Sono stato assente per qualche tempo su
questo blog. Ogni tanto il piacere di scrivere e di divulgare viene sopraffatto
dalle necessità lavorative. Oltre che da quelle umane. A tal proposito, ve ne
sono alcune a cui non riesco a rinunciare, dato che ho la possibilità di farlo
anche per soli 10 minuti, una volta al giorno. Cosa avete capito? Parlo della
lettura. Un buon libro dà spazio alla fantasia, ai sentimenti, a volte anche al
fascino del mistero, soddisfa le curiosità, e così via. Permette di vivere
altre vite, come disse qualcuno tempo fa. Ma consente anche di fare alcune
riflessioni e di condividerle, come in questo caso.
Che vi piaccia o no, Dan Brown è uno degli autori più di
successo al mondo. Sto terminando di leggere il suo “Origin”, bello ed affascinante quasi come gli altri. Tranquilli,
non rivelerò né la trama né il finale, ma magari qualcuno di voi l’ha già
letto. Ad un certo punto Winston, personaggio
di fantasia di cui esiste solo la voce, generato da un’intelligenza artificiale
(IA) sopraffina, comunica al professor Langdon
(l’attore Tom Hanks nei vari film di
Brown) che in un tale giorno, ad una certa ora, lui stesso si spegnerà
definitivamente. Nel libro Winston dialoga brillantemente con i protagonisti,
in modo tale da non riuscire a distinguerlo da una comune persona. Cosa succede
quindi? Langdon mostra dispiacere perché Winston “morirà”. Domanda: i
sentimenti per le macchine sono una nostra prossima tappa evolutiva, oppure
involutiva? Ancora: dispiacere, tristezza, nostalgia, empatia, possono essere
provate per una voce intelligente senza corpo? E un’IA può provarle per noi?

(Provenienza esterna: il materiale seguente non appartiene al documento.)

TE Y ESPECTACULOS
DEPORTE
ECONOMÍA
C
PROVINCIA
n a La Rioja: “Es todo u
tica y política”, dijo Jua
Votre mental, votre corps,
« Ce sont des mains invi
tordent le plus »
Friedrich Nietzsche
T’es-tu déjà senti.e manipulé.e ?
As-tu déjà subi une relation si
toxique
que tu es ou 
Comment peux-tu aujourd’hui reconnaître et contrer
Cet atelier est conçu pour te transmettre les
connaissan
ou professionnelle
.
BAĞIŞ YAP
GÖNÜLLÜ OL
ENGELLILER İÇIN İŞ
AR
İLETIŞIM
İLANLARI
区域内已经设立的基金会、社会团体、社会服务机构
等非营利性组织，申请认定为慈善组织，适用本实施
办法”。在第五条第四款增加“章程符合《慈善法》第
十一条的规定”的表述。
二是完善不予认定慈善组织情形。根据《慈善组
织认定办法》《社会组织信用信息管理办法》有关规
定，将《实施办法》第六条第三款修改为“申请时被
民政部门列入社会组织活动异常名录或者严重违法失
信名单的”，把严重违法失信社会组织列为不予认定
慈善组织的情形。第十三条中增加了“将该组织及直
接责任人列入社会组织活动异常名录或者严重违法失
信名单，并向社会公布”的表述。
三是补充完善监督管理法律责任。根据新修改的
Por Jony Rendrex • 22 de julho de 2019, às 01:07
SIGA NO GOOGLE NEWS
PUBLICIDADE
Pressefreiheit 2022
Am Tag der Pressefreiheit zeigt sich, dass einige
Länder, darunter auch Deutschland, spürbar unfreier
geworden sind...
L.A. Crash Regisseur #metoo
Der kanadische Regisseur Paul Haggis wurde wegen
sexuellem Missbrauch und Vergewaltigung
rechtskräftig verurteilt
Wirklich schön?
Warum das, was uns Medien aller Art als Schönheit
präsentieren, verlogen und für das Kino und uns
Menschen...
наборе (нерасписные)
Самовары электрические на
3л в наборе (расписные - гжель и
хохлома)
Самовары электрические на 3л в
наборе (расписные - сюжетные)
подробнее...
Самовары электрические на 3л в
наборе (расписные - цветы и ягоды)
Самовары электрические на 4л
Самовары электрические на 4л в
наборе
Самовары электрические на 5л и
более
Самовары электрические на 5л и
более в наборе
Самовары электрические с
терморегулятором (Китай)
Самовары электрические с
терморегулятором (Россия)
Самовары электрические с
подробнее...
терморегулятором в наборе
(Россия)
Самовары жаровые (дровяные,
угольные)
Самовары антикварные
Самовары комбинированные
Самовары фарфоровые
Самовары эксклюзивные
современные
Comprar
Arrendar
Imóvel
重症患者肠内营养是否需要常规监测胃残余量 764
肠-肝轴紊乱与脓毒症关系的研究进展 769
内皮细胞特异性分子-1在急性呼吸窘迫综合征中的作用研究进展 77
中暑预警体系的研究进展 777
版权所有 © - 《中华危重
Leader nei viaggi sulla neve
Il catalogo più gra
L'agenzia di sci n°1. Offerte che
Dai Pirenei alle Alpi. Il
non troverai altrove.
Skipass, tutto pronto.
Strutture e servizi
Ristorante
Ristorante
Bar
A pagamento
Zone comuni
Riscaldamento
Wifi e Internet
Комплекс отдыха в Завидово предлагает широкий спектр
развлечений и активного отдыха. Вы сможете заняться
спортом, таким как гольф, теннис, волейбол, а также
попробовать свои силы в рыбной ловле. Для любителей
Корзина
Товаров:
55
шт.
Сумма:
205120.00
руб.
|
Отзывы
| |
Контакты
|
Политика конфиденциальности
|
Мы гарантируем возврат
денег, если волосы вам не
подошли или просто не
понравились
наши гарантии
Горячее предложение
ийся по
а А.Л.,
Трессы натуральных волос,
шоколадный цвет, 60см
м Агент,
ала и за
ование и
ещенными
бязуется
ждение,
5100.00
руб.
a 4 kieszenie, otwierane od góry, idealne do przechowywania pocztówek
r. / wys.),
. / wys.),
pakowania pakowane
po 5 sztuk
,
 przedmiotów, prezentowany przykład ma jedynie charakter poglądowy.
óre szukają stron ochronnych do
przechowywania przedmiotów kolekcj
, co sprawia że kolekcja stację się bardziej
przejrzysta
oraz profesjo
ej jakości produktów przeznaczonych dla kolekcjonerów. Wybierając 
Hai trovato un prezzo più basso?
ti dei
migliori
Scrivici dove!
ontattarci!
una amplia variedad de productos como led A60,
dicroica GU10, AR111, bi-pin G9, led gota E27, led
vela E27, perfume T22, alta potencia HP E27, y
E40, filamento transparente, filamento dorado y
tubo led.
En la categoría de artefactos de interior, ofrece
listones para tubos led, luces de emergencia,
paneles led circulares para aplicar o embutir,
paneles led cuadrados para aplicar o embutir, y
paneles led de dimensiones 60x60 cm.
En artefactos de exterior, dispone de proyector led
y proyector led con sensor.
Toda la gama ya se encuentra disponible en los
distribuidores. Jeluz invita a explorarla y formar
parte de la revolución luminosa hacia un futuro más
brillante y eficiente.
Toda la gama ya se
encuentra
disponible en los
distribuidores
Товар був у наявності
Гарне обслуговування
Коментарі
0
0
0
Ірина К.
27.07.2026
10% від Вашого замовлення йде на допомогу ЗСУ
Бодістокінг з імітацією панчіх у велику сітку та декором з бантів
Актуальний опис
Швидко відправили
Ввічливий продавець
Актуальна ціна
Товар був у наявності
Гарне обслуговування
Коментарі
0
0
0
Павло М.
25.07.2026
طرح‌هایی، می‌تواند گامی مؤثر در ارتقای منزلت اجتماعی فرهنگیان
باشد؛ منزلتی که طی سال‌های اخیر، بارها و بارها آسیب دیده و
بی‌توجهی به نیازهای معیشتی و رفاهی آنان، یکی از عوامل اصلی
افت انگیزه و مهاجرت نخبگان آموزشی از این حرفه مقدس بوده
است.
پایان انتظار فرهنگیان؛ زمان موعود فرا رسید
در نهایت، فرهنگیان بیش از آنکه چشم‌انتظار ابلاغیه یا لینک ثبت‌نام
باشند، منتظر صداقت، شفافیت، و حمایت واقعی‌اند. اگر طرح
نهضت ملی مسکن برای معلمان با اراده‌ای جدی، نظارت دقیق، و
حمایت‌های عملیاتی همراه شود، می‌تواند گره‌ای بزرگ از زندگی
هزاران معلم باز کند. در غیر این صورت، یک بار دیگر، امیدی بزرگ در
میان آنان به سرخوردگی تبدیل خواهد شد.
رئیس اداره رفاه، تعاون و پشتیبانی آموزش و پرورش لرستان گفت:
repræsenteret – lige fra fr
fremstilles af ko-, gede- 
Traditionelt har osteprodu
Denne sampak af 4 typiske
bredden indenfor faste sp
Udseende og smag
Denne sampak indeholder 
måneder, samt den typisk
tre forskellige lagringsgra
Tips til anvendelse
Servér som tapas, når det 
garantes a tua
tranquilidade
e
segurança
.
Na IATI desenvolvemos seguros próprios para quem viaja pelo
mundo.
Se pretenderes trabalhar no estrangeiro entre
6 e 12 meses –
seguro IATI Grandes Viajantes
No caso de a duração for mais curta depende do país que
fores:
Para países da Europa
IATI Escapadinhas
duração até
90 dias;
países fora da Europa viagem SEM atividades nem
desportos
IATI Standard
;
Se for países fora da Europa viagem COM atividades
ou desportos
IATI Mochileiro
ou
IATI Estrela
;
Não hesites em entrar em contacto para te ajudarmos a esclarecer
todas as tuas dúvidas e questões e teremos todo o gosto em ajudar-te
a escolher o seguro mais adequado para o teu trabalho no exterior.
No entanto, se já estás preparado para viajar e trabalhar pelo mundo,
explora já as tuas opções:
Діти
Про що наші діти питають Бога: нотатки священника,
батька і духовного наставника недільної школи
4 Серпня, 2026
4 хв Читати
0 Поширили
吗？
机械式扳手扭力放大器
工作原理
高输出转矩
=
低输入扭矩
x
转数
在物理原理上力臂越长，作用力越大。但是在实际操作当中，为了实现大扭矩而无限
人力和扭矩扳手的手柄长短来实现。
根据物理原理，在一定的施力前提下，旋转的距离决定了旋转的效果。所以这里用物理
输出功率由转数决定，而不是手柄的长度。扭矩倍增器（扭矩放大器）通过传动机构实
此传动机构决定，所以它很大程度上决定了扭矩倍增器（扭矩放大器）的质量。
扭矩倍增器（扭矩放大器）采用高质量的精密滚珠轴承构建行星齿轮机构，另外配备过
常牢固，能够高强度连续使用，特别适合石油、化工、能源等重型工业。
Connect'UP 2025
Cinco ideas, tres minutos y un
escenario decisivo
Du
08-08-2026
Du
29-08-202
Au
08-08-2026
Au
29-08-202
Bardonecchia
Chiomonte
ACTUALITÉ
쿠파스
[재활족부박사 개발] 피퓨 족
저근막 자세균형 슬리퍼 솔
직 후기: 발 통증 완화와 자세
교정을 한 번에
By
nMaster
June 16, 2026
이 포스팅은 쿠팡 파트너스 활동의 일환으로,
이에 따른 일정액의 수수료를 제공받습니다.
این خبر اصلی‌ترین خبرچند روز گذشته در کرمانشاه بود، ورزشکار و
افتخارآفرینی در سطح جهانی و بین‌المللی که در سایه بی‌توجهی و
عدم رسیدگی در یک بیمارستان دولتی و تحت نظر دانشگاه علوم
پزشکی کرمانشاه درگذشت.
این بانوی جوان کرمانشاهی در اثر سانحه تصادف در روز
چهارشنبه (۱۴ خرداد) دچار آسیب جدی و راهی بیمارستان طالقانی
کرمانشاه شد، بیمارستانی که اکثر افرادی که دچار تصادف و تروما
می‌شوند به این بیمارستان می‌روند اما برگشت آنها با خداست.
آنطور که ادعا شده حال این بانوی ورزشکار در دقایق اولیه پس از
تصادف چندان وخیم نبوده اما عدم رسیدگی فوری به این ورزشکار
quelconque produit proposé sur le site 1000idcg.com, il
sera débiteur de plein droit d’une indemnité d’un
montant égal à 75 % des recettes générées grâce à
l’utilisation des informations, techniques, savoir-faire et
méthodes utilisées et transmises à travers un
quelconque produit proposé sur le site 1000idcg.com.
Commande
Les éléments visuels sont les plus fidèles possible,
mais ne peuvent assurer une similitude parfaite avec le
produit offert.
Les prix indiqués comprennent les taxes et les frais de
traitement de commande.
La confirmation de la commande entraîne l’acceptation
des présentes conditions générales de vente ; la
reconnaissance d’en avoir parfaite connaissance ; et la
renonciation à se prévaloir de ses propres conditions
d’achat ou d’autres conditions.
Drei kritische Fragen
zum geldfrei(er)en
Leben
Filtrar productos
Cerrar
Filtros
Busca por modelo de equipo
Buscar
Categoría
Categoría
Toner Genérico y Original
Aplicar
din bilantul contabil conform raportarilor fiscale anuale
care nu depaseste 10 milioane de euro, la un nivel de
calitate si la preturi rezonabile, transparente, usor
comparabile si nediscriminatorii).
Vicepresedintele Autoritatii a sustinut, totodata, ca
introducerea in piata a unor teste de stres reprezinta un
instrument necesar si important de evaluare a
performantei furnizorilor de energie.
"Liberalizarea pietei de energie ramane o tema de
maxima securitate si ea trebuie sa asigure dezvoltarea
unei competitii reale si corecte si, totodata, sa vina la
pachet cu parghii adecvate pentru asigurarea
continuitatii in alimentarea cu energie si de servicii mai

Ok, ora riprendetevi. So che i quesiti
posti non hanno una risposta proprio semplice. Ogni tanto mi sorprendo a
chiedermi delle cose fuori dal comune. E pensare che non ho nemmeno studiato
filosofia …. Scherzi a parte, avere dei dubbi e porsi alcuni perché, farsi
delle domande al limite dell’esistenziale, è una delle mie caratteristiche.
Pregio o difetto? Rispondete voi, questa volta. Però la crescita esponenziale
delle interazioni uomo-macchina deve farci riflettere sui possibili impatti
emotivi. Il libro che sto ultimando è pura invenzione, e chissà quant’acqua
sotto i ponti passerà prima che le macchine abbiano coscienza di sé stesse ed
acquisiscano familiarità con i sentimenti. E’ pure probabile che saremo così
freddamente razionali da programmarle senza questi optional tipicamente umani.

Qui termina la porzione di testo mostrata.